The Senate confirmed Tom Vilsack, President Joe Biden’s nominee to lead the Agriculture Department, by a 92-7 vote.  Former Michigan Gov. Jennifer Granholm won Senate confirmation to be energy secretary, by a vote of 64-35.  New Mexico Representative Deb Haaland, Biden’s pick to head the Department of the Interior, appeared before the Senate Energy and Natural Resources Committee in a contentious confirmation hearing that reflected deep divisions over some of Biden’s climate-focused executive orders.  The Guardian reported that hostile questioning of her was led by senators who have taken large amounts of campaign cash from the oil and gas industry, with some being personally invested in fossil fuels.  If she is confirmed, what will be the major items on her agenda for the Department?

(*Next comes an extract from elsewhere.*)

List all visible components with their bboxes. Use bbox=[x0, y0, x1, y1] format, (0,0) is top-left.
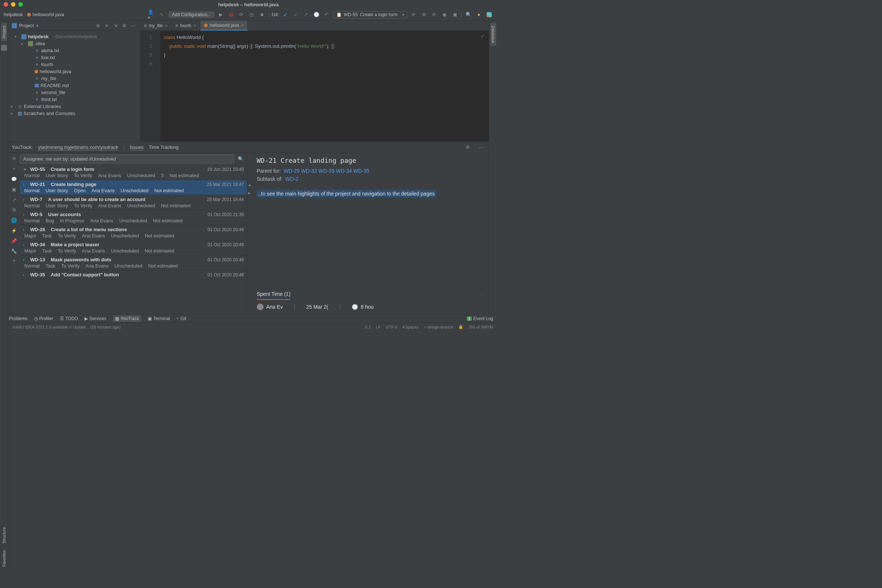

The Economist reviewed techniques whereby policy makers could determine which strategies would lower CO2 emissions for the lowest unit cost.  Robinson Meyer provided a rundown of what is happening on a Biden climate bill.  Energy Innovation maintained that a strong clean energy standard is among the most vital policy steps needed to push the US toward an entirely decarbonized economy.  Ed Dolan of the Niskanen Center reviewed four papers by writers who are committed to forceful climate action but who have little enthusiasm for carbon pricing as a policy tool.  The administration dramatically altered the way the US government calculates the social cost of carbon.  A new analysis by the Brookings Institution showed that regions with a high share of fossil fuel jobs have a lot of potential to benefit from wind and solar development.  Cities and towns across the country are rewriting local building codes so that new homes and offices would be blocked from using natural gas, but the American Gas Association and its members are campaigning in statehouses to prohibit such ordinances.  Twenty-five House Republicans held a summit to discuss how to position themselves to address climate change in the new Congress.  Ivy Main compiled a descriptive list of the energy bills that are still alive in the Virginia General Assembly.

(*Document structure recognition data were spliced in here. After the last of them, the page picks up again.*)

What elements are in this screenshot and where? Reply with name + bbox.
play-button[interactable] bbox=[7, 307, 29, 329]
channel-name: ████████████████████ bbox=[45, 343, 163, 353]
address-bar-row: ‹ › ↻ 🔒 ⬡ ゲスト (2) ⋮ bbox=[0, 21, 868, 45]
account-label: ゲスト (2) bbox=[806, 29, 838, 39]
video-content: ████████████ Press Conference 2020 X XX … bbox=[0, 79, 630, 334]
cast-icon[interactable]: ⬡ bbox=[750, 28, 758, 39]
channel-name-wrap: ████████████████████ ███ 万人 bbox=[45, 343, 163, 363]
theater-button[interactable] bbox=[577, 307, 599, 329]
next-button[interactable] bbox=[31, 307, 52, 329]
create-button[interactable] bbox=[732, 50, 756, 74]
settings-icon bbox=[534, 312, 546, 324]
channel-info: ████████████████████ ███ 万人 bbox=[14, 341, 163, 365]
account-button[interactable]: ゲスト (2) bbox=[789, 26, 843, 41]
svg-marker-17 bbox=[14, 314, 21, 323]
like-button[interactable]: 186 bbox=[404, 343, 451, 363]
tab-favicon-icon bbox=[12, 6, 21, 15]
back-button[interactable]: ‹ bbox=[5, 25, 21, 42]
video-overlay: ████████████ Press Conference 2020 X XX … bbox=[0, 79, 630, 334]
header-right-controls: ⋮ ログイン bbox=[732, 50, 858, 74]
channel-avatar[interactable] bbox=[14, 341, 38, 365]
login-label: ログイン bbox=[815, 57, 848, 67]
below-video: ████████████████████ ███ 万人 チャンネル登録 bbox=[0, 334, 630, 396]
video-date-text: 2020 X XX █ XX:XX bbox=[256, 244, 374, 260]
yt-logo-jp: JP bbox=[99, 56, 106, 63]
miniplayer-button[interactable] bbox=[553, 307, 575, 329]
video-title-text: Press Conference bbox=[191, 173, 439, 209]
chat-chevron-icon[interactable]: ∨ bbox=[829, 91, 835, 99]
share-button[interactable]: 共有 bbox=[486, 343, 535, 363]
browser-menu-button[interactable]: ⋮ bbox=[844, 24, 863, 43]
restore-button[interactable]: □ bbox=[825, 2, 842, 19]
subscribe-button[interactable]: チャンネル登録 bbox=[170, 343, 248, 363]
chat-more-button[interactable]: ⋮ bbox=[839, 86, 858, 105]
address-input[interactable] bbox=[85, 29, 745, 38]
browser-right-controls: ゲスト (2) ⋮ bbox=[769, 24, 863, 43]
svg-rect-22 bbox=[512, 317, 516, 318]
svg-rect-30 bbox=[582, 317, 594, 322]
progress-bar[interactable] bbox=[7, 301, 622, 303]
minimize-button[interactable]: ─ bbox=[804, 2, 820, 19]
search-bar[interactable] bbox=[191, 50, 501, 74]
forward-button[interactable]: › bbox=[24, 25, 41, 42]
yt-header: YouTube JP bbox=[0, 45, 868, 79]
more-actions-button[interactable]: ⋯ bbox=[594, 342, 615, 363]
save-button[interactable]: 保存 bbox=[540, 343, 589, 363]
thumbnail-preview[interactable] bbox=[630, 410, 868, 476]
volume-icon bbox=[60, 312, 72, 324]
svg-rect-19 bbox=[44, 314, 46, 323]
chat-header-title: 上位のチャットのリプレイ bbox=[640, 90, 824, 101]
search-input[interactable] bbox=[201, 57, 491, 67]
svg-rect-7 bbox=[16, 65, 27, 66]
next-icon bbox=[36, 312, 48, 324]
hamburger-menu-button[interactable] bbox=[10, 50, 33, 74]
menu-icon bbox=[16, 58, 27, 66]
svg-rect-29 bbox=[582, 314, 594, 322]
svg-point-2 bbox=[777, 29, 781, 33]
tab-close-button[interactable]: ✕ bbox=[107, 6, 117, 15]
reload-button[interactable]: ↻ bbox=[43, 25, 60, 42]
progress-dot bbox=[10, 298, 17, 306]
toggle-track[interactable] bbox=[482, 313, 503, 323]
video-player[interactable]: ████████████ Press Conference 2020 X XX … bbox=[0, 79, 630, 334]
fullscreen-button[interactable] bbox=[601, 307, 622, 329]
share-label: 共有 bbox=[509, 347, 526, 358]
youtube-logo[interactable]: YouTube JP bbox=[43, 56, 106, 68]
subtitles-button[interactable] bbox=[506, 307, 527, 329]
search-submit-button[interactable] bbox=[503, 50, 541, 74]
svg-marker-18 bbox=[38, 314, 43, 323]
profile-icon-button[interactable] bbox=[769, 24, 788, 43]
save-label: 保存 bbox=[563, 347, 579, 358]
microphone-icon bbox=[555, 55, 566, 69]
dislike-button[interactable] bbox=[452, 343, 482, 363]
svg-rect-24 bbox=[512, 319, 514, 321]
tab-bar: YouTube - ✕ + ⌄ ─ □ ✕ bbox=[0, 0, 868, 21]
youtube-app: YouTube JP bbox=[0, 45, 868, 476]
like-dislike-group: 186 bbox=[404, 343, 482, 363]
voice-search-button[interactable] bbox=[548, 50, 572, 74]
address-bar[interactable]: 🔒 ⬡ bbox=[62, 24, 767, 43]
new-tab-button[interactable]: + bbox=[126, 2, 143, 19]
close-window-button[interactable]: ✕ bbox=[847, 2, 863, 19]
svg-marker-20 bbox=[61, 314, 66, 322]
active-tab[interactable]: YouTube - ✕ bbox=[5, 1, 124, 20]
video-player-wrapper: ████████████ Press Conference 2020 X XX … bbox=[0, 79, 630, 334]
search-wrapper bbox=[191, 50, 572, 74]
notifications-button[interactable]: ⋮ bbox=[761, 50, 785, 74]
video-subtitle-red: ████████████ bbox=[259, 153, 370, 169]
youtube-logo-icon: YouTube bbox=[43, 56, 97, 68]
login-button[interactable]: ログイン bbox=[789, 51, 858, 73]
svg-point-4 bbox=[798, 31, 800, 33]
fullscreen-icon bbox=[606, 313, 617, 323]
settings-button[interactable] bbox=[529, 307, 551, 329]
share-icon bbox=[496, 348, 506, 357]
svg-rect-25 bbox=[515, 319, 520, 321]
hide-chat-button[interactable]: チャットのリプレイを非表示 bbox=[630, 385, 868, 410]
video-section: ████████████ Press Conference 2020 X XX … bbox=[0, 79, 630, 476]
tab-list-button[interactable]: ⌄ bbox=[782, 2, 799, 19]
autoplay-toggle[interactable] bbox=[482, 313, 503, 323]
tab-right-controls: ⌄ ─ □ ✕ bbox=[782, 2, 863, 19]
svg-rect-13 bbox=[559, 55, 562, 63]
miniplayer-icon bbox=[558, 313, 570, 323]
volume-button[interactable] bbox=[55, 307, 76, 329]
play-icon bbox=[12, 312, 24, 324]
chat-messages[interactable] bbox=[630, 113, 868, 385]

FERC said on Monday that it will examine threats that climate change and extreme weather events pose to the country’s electric reliability in the wake of last week’s deadly Texas freeze.  The Texas energy emergency provided ammunition for proponents of a single national power grid.  Wade Schauer of Wood Mackenzie Power & Renewables examined the question of fuel diversity for the decarbonized grid.  The cost of federal flood insurance will need to increase significantly in much of the country to meet the growing risks of climate change.  The Securities and Exchange Commission announced that it will update its guidelines on how publicly traded companies should disclose climate change-related risks to investors.  In the wake of the Texas disaster, four scientists argued that the Biden administration should convene a group to draft a plan for an advanced Earth observation system with the goal of expanding our ability to forecast extreme weather events.

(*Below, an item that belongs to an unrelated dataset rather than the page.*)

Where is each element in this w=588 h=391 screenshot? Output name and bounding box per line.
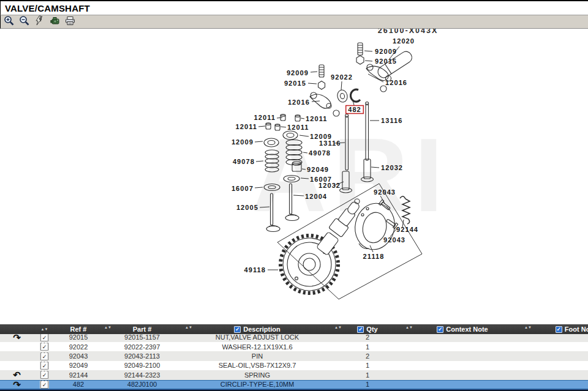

By the time COP26 rolls around, new national targets for long- and short-term emissions cuts will have been tallied by the UN, so unless the organizers come up with a vision for something specific they can agree on, the meeting could end up accomplishing little.  Unfortunately, the combined impact of the new and updated targets submitted by the deadline was “far short of what is required” to achieve the goals set out in the Paris Climate Agreement.  Biden said on Tuesday that he and Canadian Prime Minister Justin Trudeau agreed to work toward achieving net zero emissions by 2050.  The European Commission released a new adaptation strategy designed to ensure the bloc not only ramps up efforts to drastically cut emissions by 2050 but also survives forest fires, heatwaves, droughts, and storms.  Xie Zhenhua, who served as China’s chief negotiator during key climate meetings in Copenhagen and Paris, has been appointed the country’s new special climate envoy.  Speaking before a session of the UN Security Council, US climate envoy John Kerry warned that climate change was making the world a more dangerous place and posed risks to peace and security around the world, but Russia, India, and China argued that it should not be an issue for the Council.  In anticipation of that meeting, Reuters high-lighted five regions of the world where climate change poses significant risks.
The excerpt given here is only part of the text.